> **Task statement**
Copy every line of the data that contains the string "each".

> **Input data**

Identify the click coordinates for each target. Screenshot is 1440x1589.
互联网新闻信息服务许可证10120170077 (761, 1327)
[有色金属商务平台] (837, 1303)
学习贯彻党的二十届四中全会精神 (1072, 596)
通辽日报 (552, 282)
* * *
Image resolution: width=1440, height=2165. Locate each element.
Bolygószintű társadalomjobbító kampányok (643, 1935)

> **Solved problem**
Identify the click coordinates for each target. Screenshot is 1440x1589.
Image resolution: width=1440, height=2165. Locate each element.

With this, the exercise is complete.